Shinseki vs. Wolfowitz

The Army chief of staff, Gen. Eric Shinseki, told Congress last week that stabilizing Iraq after a war is won might require as many forces as deposing Saddam. A couple of days later, the department’s top two civilians challenged his logic, with Deputy Secretary of Defense Paul Wolfowitz pointedly calling Gen. Shinseki’s estimates “way too high.” Who is right? And who should be making such calls, the nation’s top military brass or its civilian leaders?

The second question is easy. Estimating requirements for stabilization forces is partly a military and partly a broader strategic challenge, so civilians and military personnel should both weigh in. Secretary of Defense Donald Rumsfeld seemed to agree with this sentiment, when he stated that in no way was Gen. Shinseki out of line in making his comments—even if Mr. Rumsfeld would probably have preferred that the chief of staff bite his tongue.

As for the harder question of who is right, a wide body of military history, traditional rules of thumb for sizing security forces and specific characteristics of Iraq itself suggest that Gen. Shinseki’s estimate is reasonable—at least for the early going. If we are lucky, Mr. Wolfowitz may prove correct within a year or so of the completion of any war, though it is more likely to require two to four years before troop levels decline very much.

One way to estimate occupation requirements is through the use of history. NATO put a force of more than 50,000 into Bosnia, a country of less than 5 million, in 1995 to help keep the peace between three major internal groups—the same number as are found in Iraq. Scaling that number upward to account for the much greater size of Iraq suggests a force of roughly 250,000 troops. Using the Kosovo operation as the basis for extrapolation would lead to an even higher figure. Using the U.S. and Allied experiences in Germany and Japan after World War II would suggest a somewhat smaller number of perhaps 100,000 to 150,000.

A second approach would be to look at the simple demands of policing large societies, an activity that usually requires 3 or 4 security personnel per 1,000 inhabitants. These rules of thumb suggest a stabilization force in Iraq approaching 100,000 for this one purpose alone.

Turning to the specifics of Iraq, there will be many needs besides policing in the early going after war.

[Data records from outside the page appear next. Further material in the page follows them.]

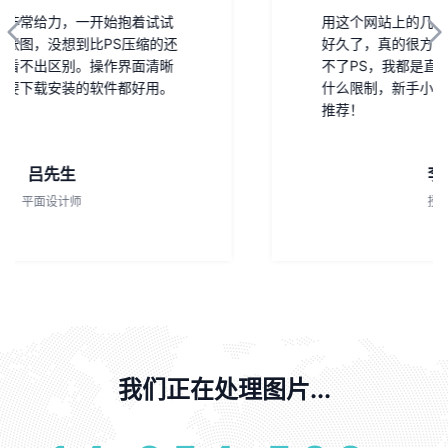
用这个网站上的几个常用的图片处理功能
好久了，真的很方便。学校电脑比较旧装
不了PS，我都是直接用这个在线的，没有
什么限制，新手小白可以直接使用！值得
推荐！
李女士
授课教师
我们正在处理图片...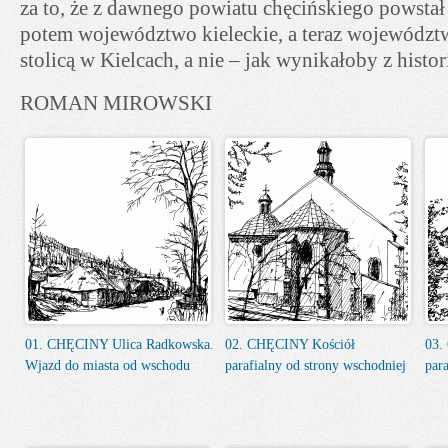
za to, że z dawnego powiatu chęcińskiego powstał 
potem województwo kieleckie, a teraz województw
stolicą w Kielcach, a nie – jak wynikałoby z histo
ROMAN MIROWSKI
01. CHĘCINY Ulica Radkowska.
02. CHĘCINY Kościół
03.
Wjazd do miasta od wschodu
parafialny od strony wschodniej
para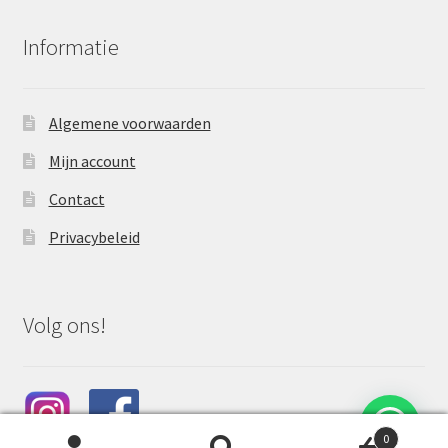
Informatie
Algemene voorwaarden
Mijn account
Contact
Privacybeleid
Volg ons!
0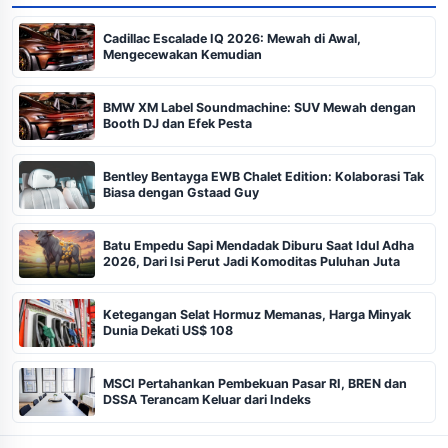
Cadillac Escalade IQ 2026: Mewah di Awal,
Mengecewakan Kemudian
BMW XM Label Soundmachine: SUV Mewah dengan
Booth DJ dan Efek Pesta
Bentley Bentayga EWB Chalet Edition: Kolaborasi Tak
Biasa dengan Gstaad Guy
Batu Empedu Sapi Mendadak Diburu Saat Idul Adha
2026, Dari Isi Perut Jadi Komoditas Puluhan Juta
Ketegangan Selat Hormuz Memanas, Harga Minyak
Dunia Dekati US$ 108
MSCI Pertahankan Pembekuan Pasar RI, BREN dan
DSSA Terancam Keluar dari Indeks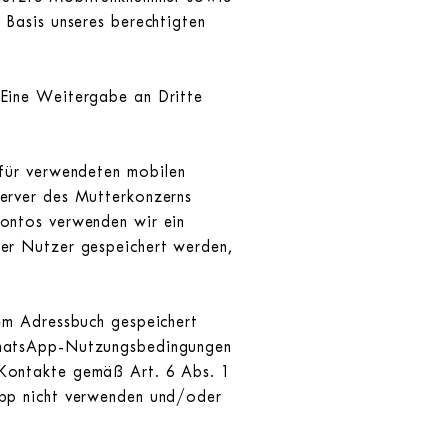
 Basis unseres berechtigten
.
 Eine Weitergabe an Dritte
rfür verwendeten mobilen
erver des Mutterkonzerns
Kontos verwenden wir ein
er Nutzer gespeichert werden,
em Adressbuch gespeichert
 WhatsApp-Nutzungsbedingungen
-Kontakte gemäß Art. 6 Abs. 1
App nicht verwenden und/oder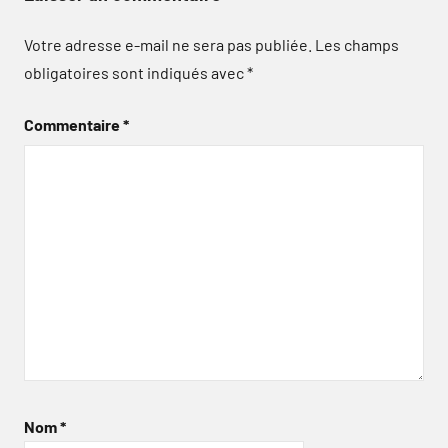
Votre adresse e-mail ne sera pas publiée.
Les champs
obligatoires sont indiqués avec
*
Commentaire
*
Nom
*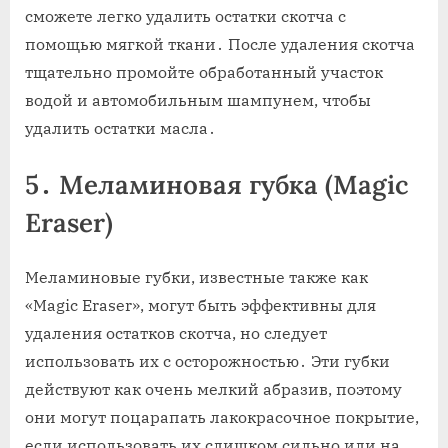
сможете легко удалить остатки скотча с
помощью мягкой ткани․ После удаления скотча
тщательно промойте обработанный участок
водой и автомобильным шампунем‚ чтобы
удалить остатки масла․
5․ Меламиновая губка (Magic
Eraser)
Меламиновые губки‚ известные также как
«Magic Eraser»‚ могут быть эффективны для
удаления остатков скотча‚ но следует
использовать их с осторожностью․ Эти губки
действуют как очень мелкий абразив‚ поэтому
они могут поцарапать лакокрасочное покрытие‚
если использовать их слишком сильно или на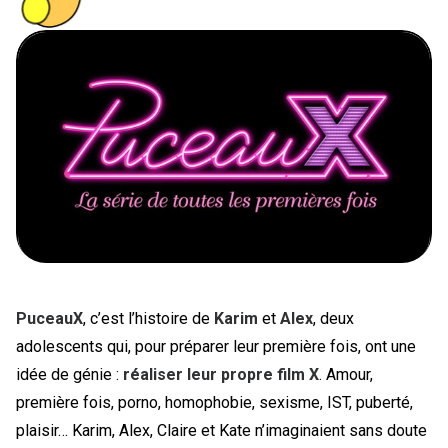
PEOPLE
FOOD
BONS PLANS
SOUTENEZ KULTT
PuceauX
, c’est l’histoire de
Karim
et
Alex
, deux
adolescents qui, pour préparer leur première fois, ont une
idée de génie :
réaliser leur propre film X
. Amour,
première fois, porno, homophobie, sexisme, IST, puberté,
plaisir… Karim, Alex, Claire et Kate n’imaginaient sans doute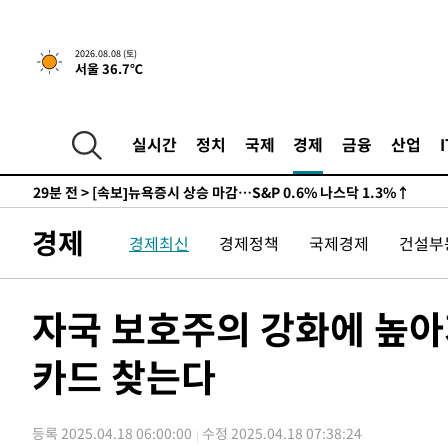
-25346초 전 >
남자 농구, 나고야 아시안게임서 '홈팀' 일본과 한일전
-24722초 전 >
여수 오동도 해상서 모터보트 전복…1명 사망·1명 실종
2026.08.08 (토)
서울 36.7℃
-20949초 전 >
극한폭염 한풀 꺾이지만…'낮 최고 35도' 무더위, 열대야
주 날씨]
-17967초 전 >
축구협회 "압수수색·성접대 논란 사과…쇄신의 기회로 
-16484초 전 >
[속보]'압수수색·성접대 논란' 축구협회 "실망과 걱정 
실시간
정치
국제
경제
금융
산업
송"
-5105초 전 >
'최고 37도' 폭염 지속…강원동해안 최대 150㎜ 비
29분 전 >
[속보]뉴욕증시 상승 마감…S&P 0.6% 나스닥 1.3%↑
-30122초 전 >
백운산서 80년근 천종산삼 9뿌리 발견…감정가 1.3억원
경제
경제최신
경제정책
국제경제
건설부
-27832초 전 >
선재도서 해루질 나섰다 실종 60대, 닷새 만에 숨진 채 발
-25366초 전 >
남자 농구, 나고야 아시안게임서 '홈팀' 일본과 한일전
-24742초 전 >
여수 오동도 해상서 모터보트 전복…1명 사망·1명 실종
자국 보호주의 강화에 높
-20969초 전 >
극한폭염 한풀 꺾이지만…'낮 최고 35도' 무더위, 열대야
주 날씨]
카드 찾는다
-17987초 전 >
축구협회 "압수수색·성접대 논란 사과…쇄신의 기회로 
-16504초 전 >
[속보]'압수수색·성접대 논란' 축구협회 "실망과 걱정 
송"
-5125초 전 >
'최고 37도' 폭염 지속…강원동해안 최대 150㎜ 비
등록 2025.04.18 06:00:00
수정 2025.04.18 07:38:24
29분 전 >
[속보]뉴욕증시 상승 마감…S&P 0.6% 나스닥 1.3%↑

In rebutting Gen. Shinseki, Mr. Wolfowitz suggested that Iraq’s ethnic groups do not have the same history of conflict as warring parties in a place like the Balkans. Perhaps, though, Saddam’s attacks on the Kurds and Shia in the late 1980s and early 1990s (as well as other times in Iraq’s history) cast some doubt on that argument.

Other challenges will exist in Iraq right after Saddam is deposed. First and foremost, weapons of mass destruction will need to be located and destroyed before terrorists can get their hands on them. Baath Party and military leaders will need to be found, arrested and put on trial. Unfriendly neighboring countries such as Iran, and even U.S. allies such as Turkey, will need to be discouraged from pursuing their own interests in Iraq through military means.

Security will also have to be provided for the nongovernmental organizations and U.N. groups who will deliver humanitarian aid in Iraq. Present estimates suggest that 10 million people will urgently need food within six weeks of the start of a war. Many will also need medical care, due to the inevitability that urban combat will cause large numbers of civilian casualties. Any chemical weapons that might have been used by Iraqi forces in the course of conflict will also need to be cleaned up.

So Gen. Shinseki was on solid ground in estimating that stabilization forces will have to be large at first. But Mr. Wolfowitz’s comments reflect the right aspiration for the United States—as well as the aspiration of most Iraqi dissidents and would-be leaders of their country in the post-Saddam era.

Perhaps we will get lucky and reduce total troop requirements for the postwar mission to 100,000 or less quickly. But the more realistic way to plan is to think like Gen. Shinseki. Among its other implications, this means trying to patch things up with our allies so we can secure their help in winning the peace in Iraq, even if we are unlikely to receive (and unlikely to need) the help of most of them in winning the war.